Dataset entries ::
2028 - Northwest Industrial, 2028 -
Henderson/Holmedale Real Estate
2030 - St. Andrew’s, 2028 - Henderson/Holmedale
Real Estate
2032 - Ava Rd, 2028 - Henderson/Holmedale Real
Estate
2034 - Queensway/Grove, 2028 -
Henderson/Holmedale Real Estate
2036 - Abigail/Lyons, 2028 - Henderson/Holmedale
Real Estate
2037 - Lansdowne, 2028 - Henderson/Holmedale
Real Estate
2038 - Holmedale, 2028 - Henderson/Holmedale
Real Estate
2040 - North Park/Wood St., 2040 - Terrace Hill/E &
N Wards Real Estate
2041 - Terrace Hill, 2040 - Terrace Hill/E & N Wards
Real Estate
==
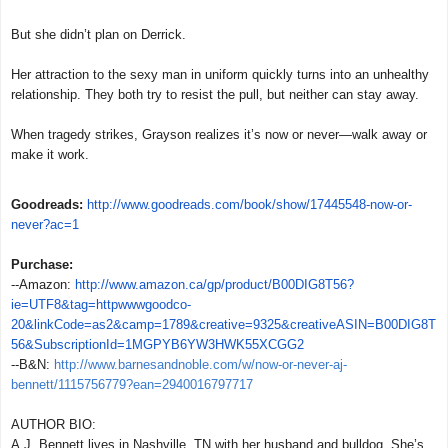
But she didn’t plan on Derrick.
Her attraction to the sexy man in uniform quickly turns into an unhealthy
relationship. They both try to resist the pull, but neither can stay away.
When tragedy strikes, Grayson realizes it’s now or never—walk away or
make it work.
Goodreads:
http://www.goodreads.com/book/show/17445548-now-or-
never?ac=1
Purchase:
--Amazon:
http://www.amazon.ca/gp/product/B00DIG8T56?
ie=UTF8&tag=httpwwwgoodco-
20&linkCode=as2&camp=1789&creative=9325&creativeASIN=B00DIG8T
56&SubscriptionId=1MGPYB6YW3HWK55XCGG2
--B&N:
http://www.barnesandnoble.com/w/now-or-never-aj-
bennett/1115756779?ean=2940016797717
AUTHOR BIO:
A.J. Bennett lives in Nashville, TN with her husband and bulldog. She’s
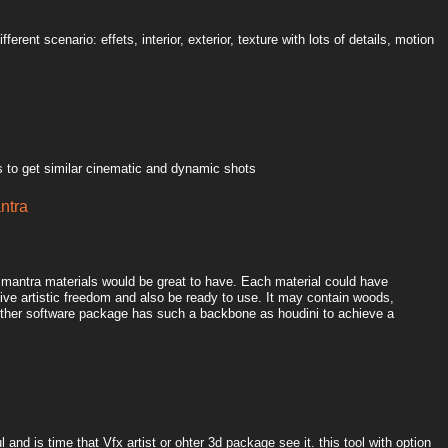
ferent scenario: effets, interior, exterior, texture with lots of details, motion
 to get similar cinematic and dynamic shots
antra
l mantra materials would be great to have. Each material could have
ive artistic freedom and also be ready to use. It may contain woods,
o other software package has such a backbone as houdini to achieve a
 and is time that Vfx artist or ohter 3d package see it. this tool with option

PROBLEM REQUIREMENTS ::
Please find, in the entries above, every line where "Hill" occurs, and copy it.

RESPONSE ::
2040 - North Park/Wood St., 2040 - Terrace Hill/E &
2041 - Terrace Hill, 2040 - Terrace Hill/E & N Wards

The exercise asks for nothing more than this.